# NFG questions on first purchase of Colnago



## ciclisto (Nov 8, 2005)

Sorry for the usual new guy questions, but who better to ask. I have had a custom Holland for 17years and have a Litespeed Tuscany for a couple of months. But I have now gotten myself back into shape since last year and the "carrot" was a Colnago.
Reading everything I can and visiting lbs here in so cal I am confused. Go to a dealer he says " would not want to see you on carbon or alu" wants to sell me Merlin. go to another and he says Colnago are poor re: durability shows me a craked frame that was never built up, then praises steel Pinarello, no frames to see , then find out he is a Pin dealer. Called a socal Colnago dealer a ways from here. and he says between the Master Carbon and Dream and C50 the C50 is a "race bike" too stiff not for long rides, likes the Dream, says the master flexes. Talk to the Maestro guy he seems to disfavor the Dream in favor of the c50 and likes the Master. I am frugal but the money is not a problem. I would like a keeper like my Holland which has been the prize possesion, amoung lots of toys.
therefore input to the three frames mentioned. Master carbon (white) Dream b stay(black)
C-50 (proo2) I am 6' 195 like to time trial train and 50 milers. current frames 57c-c 57 tt

By the way I thought I was bad but you fellows are some serious toy junkies!!
love all the photos
best regards, comment if you please and thanks.


----------



## Gizmo (Mar 27, 2005)

*my .02*

I have three Colnagos: a.) Master Lite w 6K miles b.) CT1 w 5K miles and c.) C50 I built up last April now w 3.3K miles. I have ridden the STP (double century) on the CT1 and C50 and many centuries. This year I also rode the RAMROD (Ride Around MT Rainier one Day)on the C50. The C50 is a great bike for long rides -- comfortable, responsive, stable and climbs well.
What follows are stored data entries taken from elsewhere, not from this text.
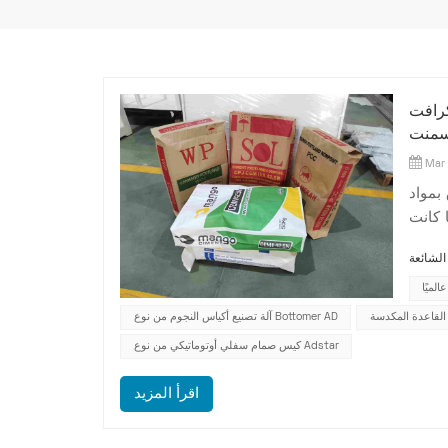
كرافت
أسمنت
Mar 
بمواد
 كانت
أنه مع
بيلين
لميًا
القاعدة المكدسة
آلة تصنيع أكياس النجوم من نوع Bottomer AD
كيس صمام سفلي أوتوماتيكي من نوع Adstar
اقرأ المزيد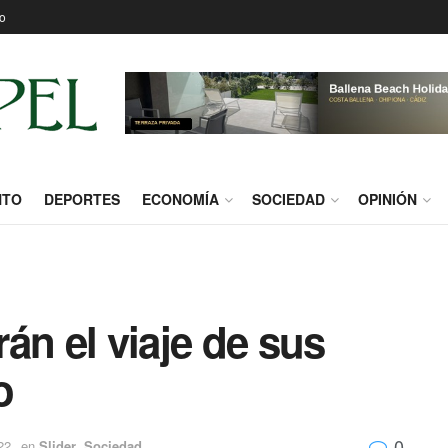
o
NTO
DEPORTES
ECONOMÍA
SOCIEDAD
OPINIÓN
án el viaje de sus
o
0
22
en
Slider
,
Sociedad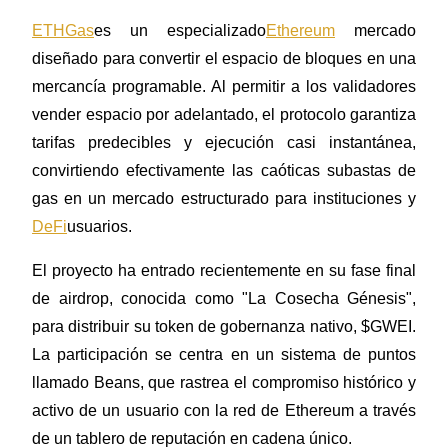
ETHGas
es un especializado
Ethereum
mercado 
diseñado para convertir el espacio de bloques en una 
mercancía programable. Al permitir a los validadores 
Futuros COIN-M
vender espacio por adelantado, el protocolo garantiza 
Futuros de criptomonedas
tarifas predecibles y ejecución casi instantánea, 
convirtiendo efectivamente las caóticas subastas de 
TradFi
gas en un mercado estructurado para instituciones y 
DeFi
usuarios.
Derivados de acciones, divisas, metales preciosos y materias
primas
El proyecto ha entrado recientemente en su fase final 
de airdrop, conocida como "La Cosecha Génesis", 
para distribuir su token de gobernanza nativo, $GWEI. 
La participación se centra en un sistema de puntos 
llamado Beans, que rastrea el compromiso histórico y 
activo de un usuario con la red de Ethereum a través 
de un tablero de reputación en cadena único.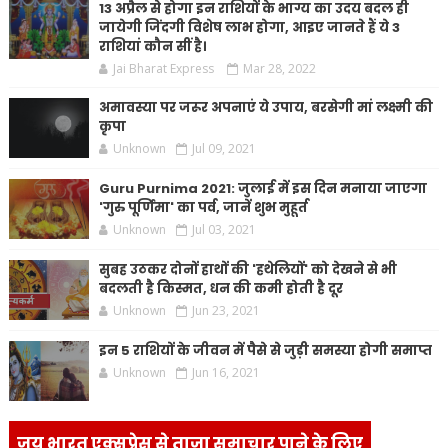
13 अप्रैल से होगा इन राशियों के भाग्य का उदय बदल ही
जायेगी जिंदगी विशेष लाभ होगा, आइए जानते हैं ये 3
राशियां कौन सीं है।
Jai Bharat Express
Mar 28, 2022
अमावस्या पर जरूर अपनाएं ये उपाय, बरसेगी मां लक्ष्मी की
कृपा
Unknown
Jul 09, 2021
Guru Purnima 2021: जुलाई में इस दिन मनाया जाएगा
'गुरु पूर्णिमा' का पर्व, जानें शुभ मुहूर्त
Unknown
Jul 03, 2021
सुबह उठकर दोनों हाथों की 'हथेलियों' को देखने से भी
बदलती है किस्मत, धन की कमी होती है दूर
Unknown
Jun 23, 2021
इन 5 राशियों के जीवन में पैसे से जुड़ी समस्या होगी समाप्त
Unknown
Jun 16, 2021
जय भारत एक्सप्रेस से ताजा समाचार पाने के लिए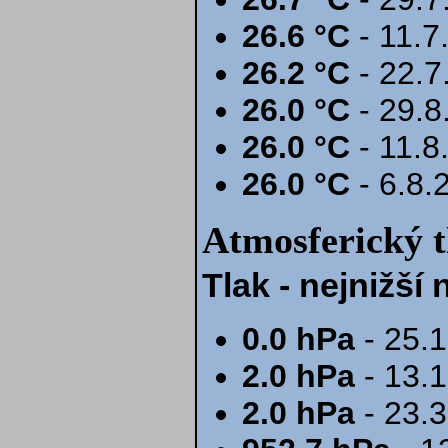
26.6 °C
- 11.7
26.2 °C
- 22.7
26.0 °C
- 29.8
26.0 °C
- 11.8
26.0 °C
- 6.8.
Atmosferický t
Tlak - nejnižš
0.0 hPa
- 25.
2.0 hPa
- 13.
2.0 hPa
- 23.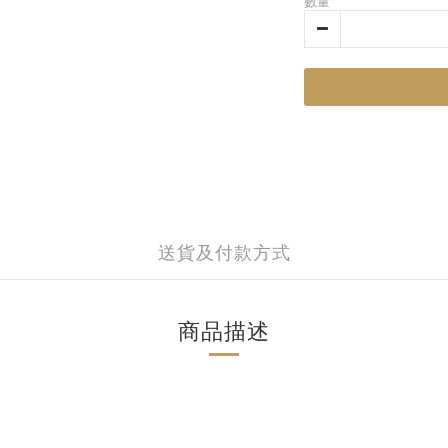
數量
送貨及付款方式
商品描述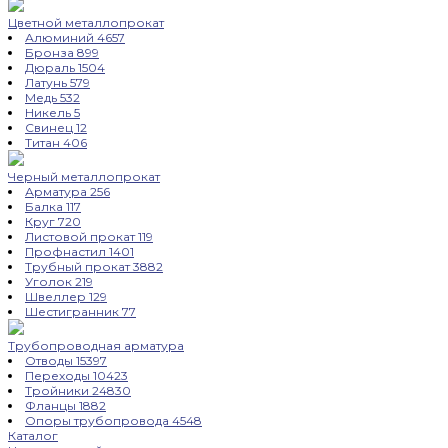
Цветной металлопрокат
Алюминий
4657
Бронза
899
Дюраль
1504
Латунь
579
Медь
532
Никель
5
Свинец
12
Титан
406
Черный металлопрокат
Арматура
256
Балка
117
Круг
720
Листовой прокат
119
Профнастил
1401
Трубный прокат
3882
Уголок
219
Швеллер
129
Шестигранник
77
Трубопроводная арматура
Отводы
15397
Переходы
10423
Тройники
24830
Фланцы
1882
Опоры трубопровода
4548
Каталог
Hands down the C50 is the most comfortable bike I have ridden. My own measure of comfort is the total time I can ride without having to take a break. I have ridden 3+ hours non-stop on the C50 where before it was stretch to ride 2+ hours on the CT1 or the Master Lite.


----------



## lpdjshaw (Aug 8, 2004)

*Local shops didn't want to sell me a Colnago either*

I went in to two local So Cal shops that carried Colnago (one frame in stock) to purchase a C50 and both places basically tried to talk me out of the Colnago and sell me a "better" bike, some more expensive and some cheaper. In the end they both told me it would take awhile to get the bike and how crappy the warantee was, but if I really wanted one they would order it. I ended up buying from Mike at Maestro and couldn't be happier. I don't know if the local shops hate dealing with Trial-tir so much that they don't even want to sell the bikes or what but they didn't want to sell me a Conago, that's for sure. One of the main reasons I ended up wanting the C50 was because eveyone I talked to that had one (or a C40) and most of the stuff I read seamed to suggest it was a pretty indestructable frame/fork.
I'm not bagging on either of these shops either. I've had good experiences with both, that's why I went to them to begin with.
Anyways, enjoy which ever bike you get.


----------



## ciclisto (Nov 8, 2005)

lpdjshaw,
I assume you're in S.D. being a charger fan, I live in Point Loma, did you get only a frame from the UK and build it yourself? I have a price from Maestro that is door to door . what was your experience and time until you got it. 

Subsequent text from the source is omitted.